Al dar con el ala de invitados, indicó con una seña a Ulic y Egan que se acercaran.

— Haced turnos. Quiero que uno de vosotros vigile todo el tiempo. Nadie ni nada debe acercarse al pasillo esta noche. Y eso las incluye a ellas —añadió, echando un rápido vistazo a las dos mord-sith que esperaban en el extremo más alejado. Sin hacer preguntas, los dos guardaespaldas juraron cumplir las órdenes y adoptaron una actitud de firmes.

Richard acompañó a Cathryn un trecho del pasillo. Ella le seguía acariciando un brazo y apretaba un seno contra él.

— Espero que este dormitorio te guste.

La mujer separó los labios, respirando entrecortadamente. Sus delicados dedos se aferraron a su camisa.

— Sí —susurró— este dormitorio.

Una vez más Richard hizo acopio de toda su fortaleza.

— Yo ocuparé la contigua. Aquí estás a salvo.

— ¿Qué? —Cathryn había palidecido—. Oh, por favor, Richard…

— Que duermas bien, Cathryn.

Ella le apretó el brazo con más fuerza.

— Espera. Entra conmigo. Por favor, Richard. Tengo miedo.

— La habitación es segura, Cathryn —repuso él, apretándole una mano que retiró del brazo—. Estate tranquila.

— Podría haber algo dentro acechando. Te lo suplico, Richard, entra conmigo.

El joven le sonrió para tranquilizarla.

— No hay nada dentro. Yo lo sentiría. Soy mago, ¿recuerdas? Estás totalmente a salvo. Yo estaré aquí mismo. Nada perturbará tu sueño, te lo prometo.

Richard abrió la puerta y le tendió la lámpara que colgaba del soporte situado al lado de la puerta, tras lo cual la empujó suavemente adentro colocando una mano en la parte baja de su espalda.
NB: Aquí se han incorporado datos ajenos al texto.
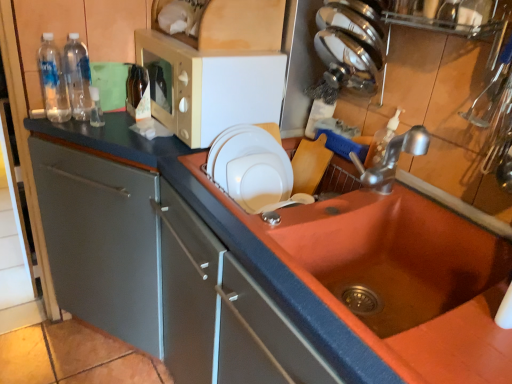 Question: Is white glossy plate at upper center, which appears as the 1th appliance when ordered from the bottom, oriented towards brown glass bottle at upper left, acting as the 1th bottle starting from the right?

Choices:
 (A) yes
 (B) no

Answer: (B)

Question: Would you say white glossy plate at upper center, the first appliance viewed from the left, is outside brown glass bottle at upper left, acting as the 1th bottle starting from the right?

Choices:
 (A) yes
 (B) no

Answer: (A)

Question: Can you confirm if white glossy plate at upper center, the 2th appliance viewed from the right, is smaller than brown glass bottle at upper left, which is the third bottle from left to right?

Choices:
 (A) yes
 (B) no

Answer: (B)

Question: Is white glossy plate at upper center, which appears as the 2th appliance when viewed from the top, positioned with its back to brown glass bottle at upper left, acting as the 1th bottle starting from the right?

Choices:
 (A) yes
 (B) no

Answer: (A)

Question: Can you confirm if white glossy plate at upper center, the first appliance viewed from the left, is positioned to the right of brown glass bottle at upper left, acting as the 1th bottle starting from the right?

Choices:
 (A) no
 (B) yes

Answer: (B)

Question: From a real-world perspective, relative to clear plastic bottles at left, the third bottle viewed from the right, is white glossy plate at upper center, the 2th appliance viewed from the right, vertically above or below?

Choices:
 (A) below
 (B) above

Answer: (A)

Question: Is point (209, 158) positioned closer to the camera than point (42, 33)?

Choices:
 (A) closer
 (B) farther

Answer: (A)

Question: Considering the positions of white glossy plate at upper center, which appears as the 1th appliance when ordered from the bottom, and clear plastic bottles at left, placed as the first bottle when sorted from left to right, in the image, is white glossy plate at upper center, which appears as the 1th appliance when ordered from the bottom, wider or thinner than clear plastic bottles at left, placed as the first bottle when sorted from left to right,?

Choices:
 (A) wide
 (B) thin

Answer: (B)

Question: Is white glossy plate at upper center, the first appliance viewed from the left, taller or shorter than clear plastic bottles at left, placed as the first bottle when sorted from left to right?

Choices:
 (A) short
 (B) tall

Answer: (A)

Question: Is matte gray countertop at center in front of or behind white glossy plate at upper center, the first appliance viewed from the left, in the image?

Choices:
 (A) behind
 (B) front

Answer: (B)

Question: In the image, is matte gray countertop at center on the left side or the right side of white glossy plate at upper center, which appears as the 1th appliance when ordered from the bottom?

Choices:
 (A) right
 (B) left

Answer: (B)

Question: Considering the positions of matte gray countertop at center and white glossy plate at upper center, which appears as the 1th appliance when ordered from the bottom, in the image, is matte gray countertop at center taller or shorter than white glossy plate at upper center, which appears as the 1th appliance when ordered from the bottom,?

Choices:
 (A) tall
 (B) short

Answer: (A)

Question: Looking at the image, does matte gray countertop at center seem bigger or smaller compared to white glossy plate at upper center, the first appliance viewed from the left?

Choices:
 (A) big
 (B) small

Answer: (A)

Question: Relative to polished stainless steel knives at upper right, the second appliance viewed from the left, is beige plastic microwave at upper center in front or behind?

Choices:
 (A) front
 (B) behind

Answer: (B)

Question: In terms of height, does beige plastic microwave at upper center look taller or shorter compared to polished stainless steel knives at upper right, the second appliance viewed from the left?

Choices:
 (A) short
 (B) tall

Answer: (B) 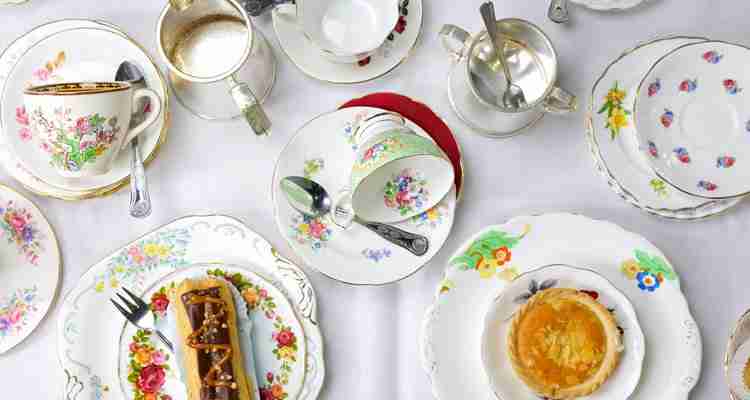 This screenshot has height=400, width=750. What are the coordinates of `cups` in the screenshot? It's located at (392, 177), (226, 66), (74, 117), (354, 39), (502, 69). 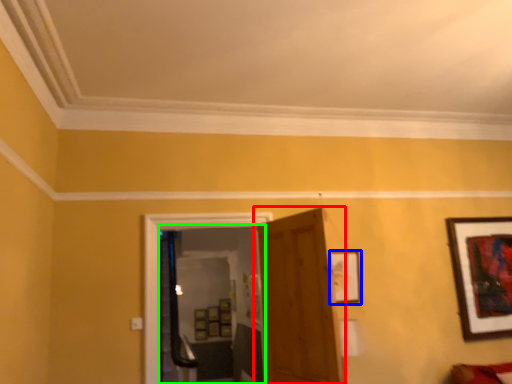 Question: Which is nearer to the door (highlighted by a red box)? picture frame (highlighted by a blue box) or glass door (highlighted by a green box).

Choices:
 (A) picture frame
 (B) glass door

Answer: (A) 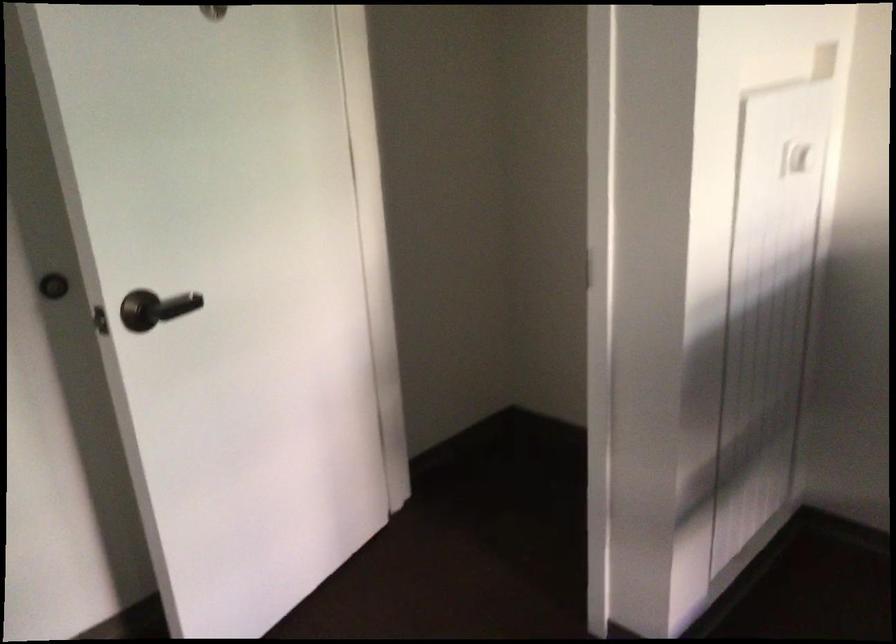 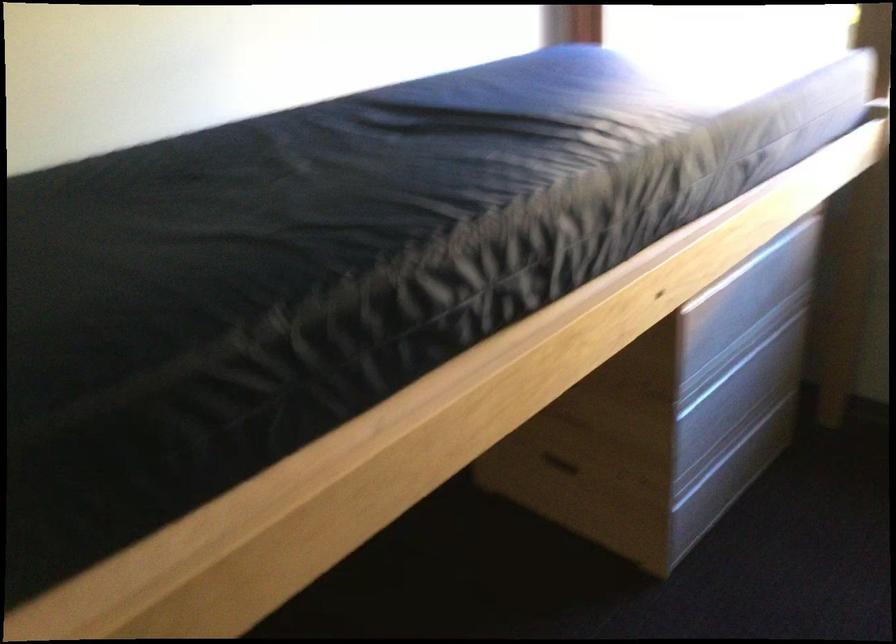 The first image is from the beginning of the video and the second image is from the end. How did the camera likely rotate when shooting the video?

The camera's rotation is toward right-down. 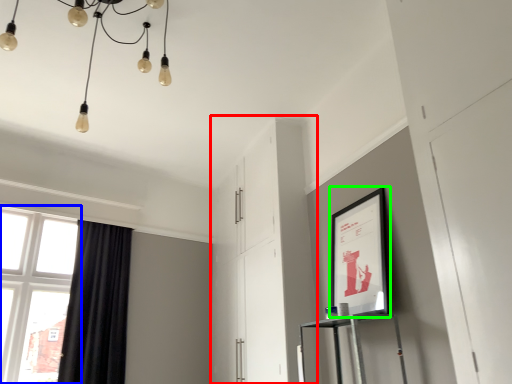 Question: Estimate the real-world distances between objects in this image. Which object is farther from dresser (highlighted by a red box), window (highlighted by a blue box) or picture frame (highlighted by a green box)?

Choices:
 (A) window
 (B) picture frame

Answer: (A)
Ella se dio media vuelta y le pasó un dedo por el centro del pecho.

— ¿Nos vemos mañana?

Richard le apartó la mano y se la besó del modo más cortesano que pudo.

— Cuenta con ello. Tenemos mucho trabajo que hacer temprano.

Cerró la puerta y se dirigió a su propio dormitorio. Los ojos de las dos mord-sith no se habían apartado de él ni un solo momento. Las dos mujeres deslizaron la espalda por la pared hasta sentarse en el suelo. Luego cruzaron las piernas, como si le dijeran que pensaban quedarse allí toda la noche, y asieron el agiel con ambas manos.

La mirada de Richard se posó en la puerta del dormitorio que ocupaba Cathryn y allí se quedó un largo momento. La vocecita en su interior le gritaba frenéticamente. El joven abrió bruscamente la puerta de su propia habitación y, tras cerrarla, apoyó la cabeza contra la puerta, tratando de recuperar la respiración. Con un esfuerzo, se obligó a correr el cerrojo.

Luego se desplomó en el borde del lecho y hundió el rostro entre las manos. ¿Qué le ocurría? Tenía la camisa empapada de sudor. ¿Por qué lo invadían tales pensamientos acerca de esa mujer? Queridos espíritus, no podía evitarlo. Entonces recordó que las Hermanas de la Luz decían que los hombres sienten impulsos incontrolables.

Aturdido, desenvainó la Espada de la Verdad. Un transparente sonido metálico llenó la oscura estancia. Richard apoyó la punta en el suelo y con ambas manos elevó la empuñadura hasta la frente, dejando que su furia lo inundara. En su alma se desató una terrible tormenta que esperaba que bastara.

Pero en el fondo sabía que se había enzarzado en una danza con la muerte en la que la espada no podría salvarlo. Y también sabía que no tenía elección.